Interviews

JSaRC broadens into exports

by Mark Rowe

Partnerships with industry and academia were stressed by Angela Essel of the Joint Security and Resilience Centre (JSaRC), speaking this morning at International Security Week, the four-day online conference in place of the pre-pandemic two-day exhibition at London Olympia.

She described how JSaRC, set up by the Home Office in 2016, has so far done about 20 programmes of work, notably around ‘high footfall screening’ in ‘crowded places’ – or rather, as Home Office official Shaun Hipgrave told the Week on Monday, the official jargon now instead of ‘crowded places’ is to be ‘publicly accessible locations’.

The aim, with the official Centre for the Protection of National Infrastructure (CPNI) was to identify if any persons entering a ‘crowded place’ such as a venue were carrying any explosives; and to do so without requiring people to take off any clothing, as in airport-style screening; thereby aiding the flow of people into a building. Site trials enabled equipment suppliers to test products in different lighting and spaces, and allowed the venue operators to see how their security staff used products, and whether those products could fit into operations.

JSaRC has also worked on drone detection and interception; aviation and border security; CBRNE (countering chemical and biological weapons); and online harms, seeking to reduce online images of child sexual exploitation (CSE). As that last example suggests, JSaRC is broadening beyond the Home Office to work across Whitehall, on more national security matters, Angela Essel said; with DCMS (the Department for Culture, which is in charge of the ‘online harms agenda’), the Ministry of Justice, the Foreign Office, and the Department for Business, Energy and Industrial Strategy (BEIS). JSaRC is also looking more at what is ‘exportable’, ‘with a security-prosperity hat on’, as she put it. Hence JSaRC is running virtual events during the Security & Policing show, which usually runs in March at Farnborough, but like other exhibitions will be running online in 2021.
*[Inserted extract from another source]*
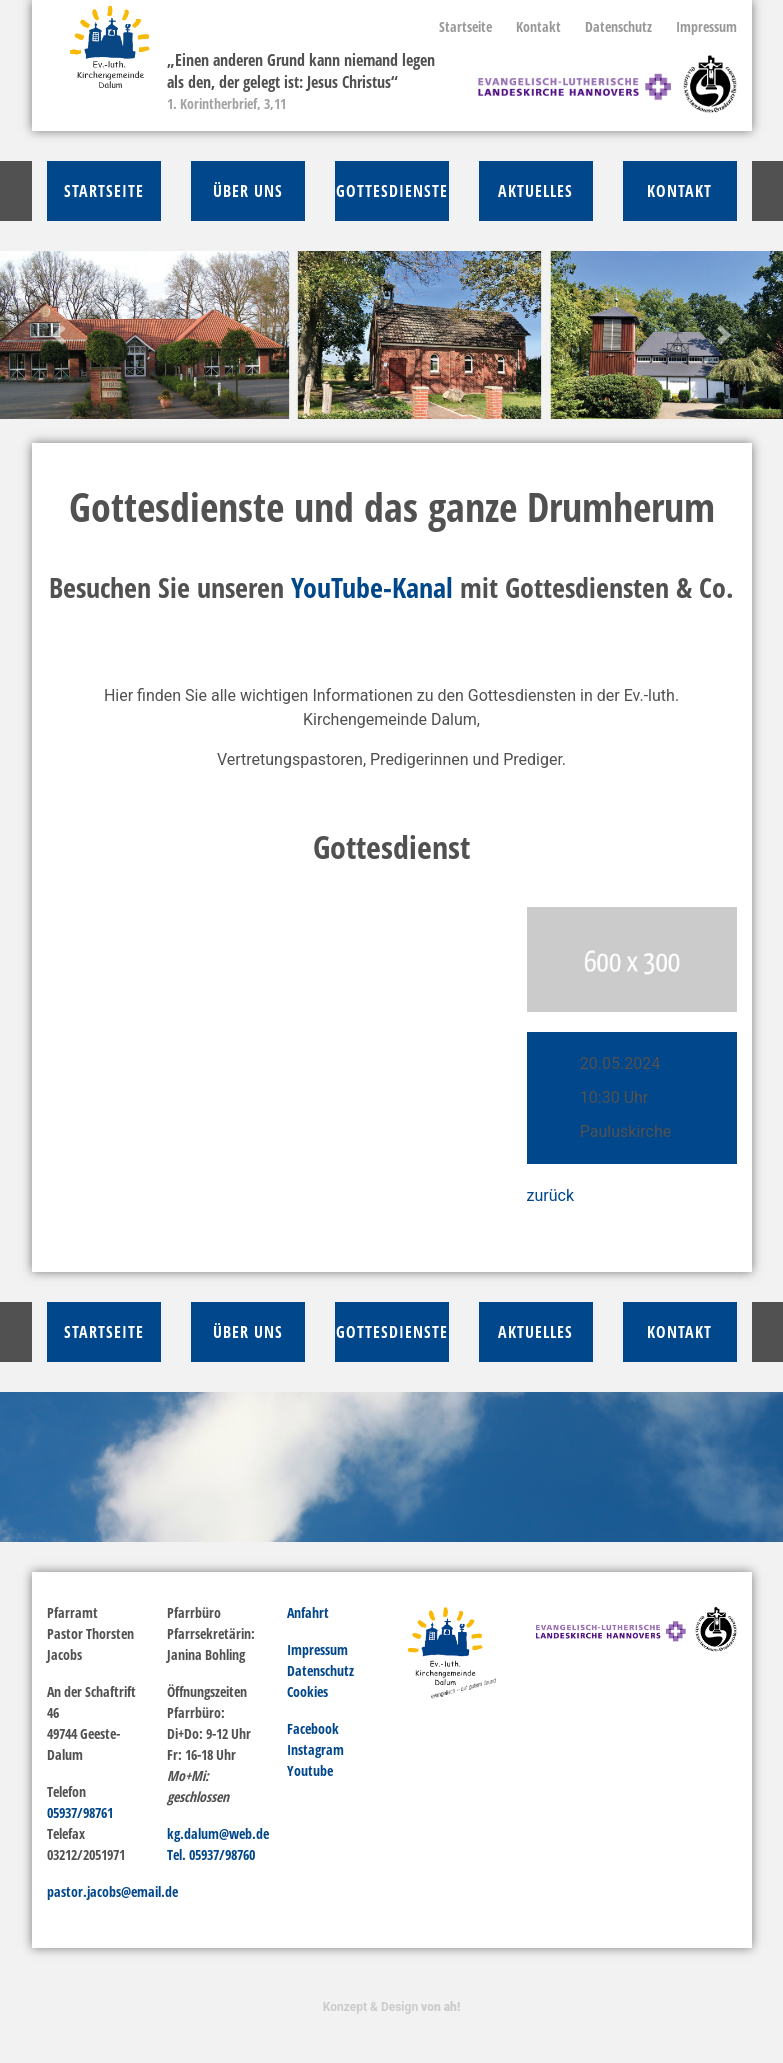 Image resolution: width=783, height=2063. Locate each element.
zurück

Earlier she began by stressing that JSaRC was about partnerships with industry, and academia: “It’s trying to break down barriers and share information and create collaborative opportunities for industry and government to talk around industry challenges and problems.” She spoke of three objectives: to respond to UK ‘security challenges’; on security ‘outcomes’; and growing partnership with the sector, as she admitted that it can be hard for industry to navigate its way around government and the civil service.

As for covid-19, she said that industry offered lots of solutions, support and advice; JSaRC ‘stood up’ as a ‘front door’, able to put suppliers in touch with the likes of the immigration enforcement arms of the Home Office, besides the Ministry of Justice, Cabinet Office and BEIS. JSaRC is made up of secondees from industry, from senior managers to graduates; and the civil servants too are ‘very delivery focused’ and diverse, from marketing and project management to analysts. As an aside, Angela Essel is the Home Office’s Office for Security and Counter Terrorism (OSCT) diversity and inclusion lead – ‘I am really passionate about making sure that our BAME colleagues are ablke to get into national security and really have opportunities to develop their careers too’.

Speaking more generally she said: “We are incredibly busy; but at the same time it’s a really exciting time,” stressing how JSaRC is working more broadly from across the Home Office, to across Whitehall.